The Swedish Academy that awarded Simon the 1985 Nobel Prize in literature cited the novel “Les Georgiques” (The Georgics) as perhaps his most important work. The 1981 novel depicts Simon’s experience with the Republican side in the Spanish Civil War.
Born of French parents Oct. 10, 1913, in Tananarive, on the island of Madagascar, Simon began writing in 1945 with “Le Tricheur” (The Cheat), an existential fable that resembled Albert Camus’ “L’Etranger” (The Stranger).
The author of more than 20 works, Simon made his literary breakthrough as an exponent of the French nouveau roman, or new novel, style in 1960, with “La Route des Flandres” (The Road to Flanders), set during World War II.
Prime Minister Dominique de Villepin expressed his “very deep sadness” at Simon’s death.
“French literature has lost one of its greatest authors,” he said in a statement from his office. “Claude Simon will remain as one of the great novelists of collective and individual memory.”
The “new novel” style dispensed with such literary norms as plot and character development.

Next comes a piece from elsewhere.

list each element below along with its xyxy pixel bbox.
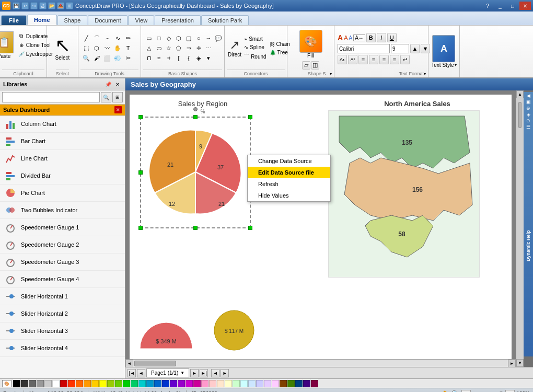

Simon’s novels present characters in a state of emotional turmoil, often obsessed with memories.
His intricate, free-flowing style makes his works difficult to read -- said to partly explain why he was not well-known even in France. Some critics have compared his jumbled chronology and abrupt transitions to the techniques of William Faulkner.
Simon once said of his own work: “I am incapable of making up a story. All I write is taken directly from real life; I only copy reality.”
Information about survivors was not immediately available.